Stored entries:
((
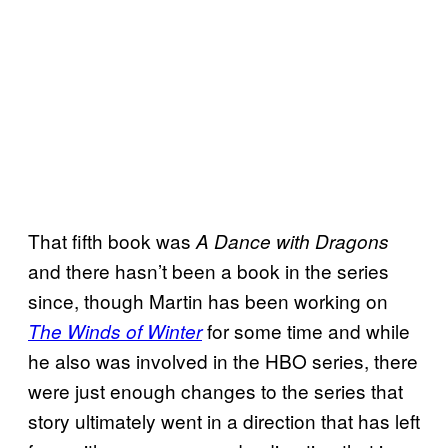
That fifth book was
A Dance with Dragons
and there hasn’t been a book in the series
since, though Martin has been working on
for some time and while
The Winds of Winter
he also was involved in the HBO series, there
were just enough changes to the series that
story ultimately went in a direction that has left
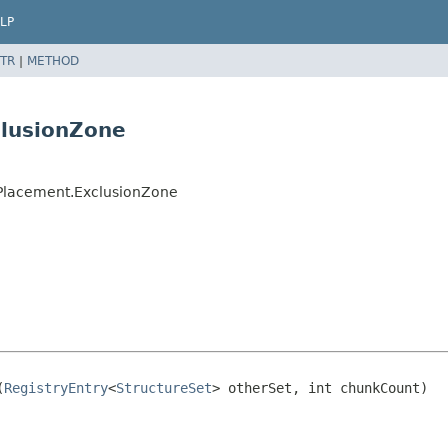
LP
TR
|
METHOD
clusionZone
ePlacement.ExclusionZone
(
RegistryEntry
<
StructureSet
))
* [WHAT YOU SHOULD DO] Your answer should consist of each line above in which "there" appears.

* [RESULT FOR THIS TASK]
and there hasn’t been a book in the series
he also was involved in the HBO series, there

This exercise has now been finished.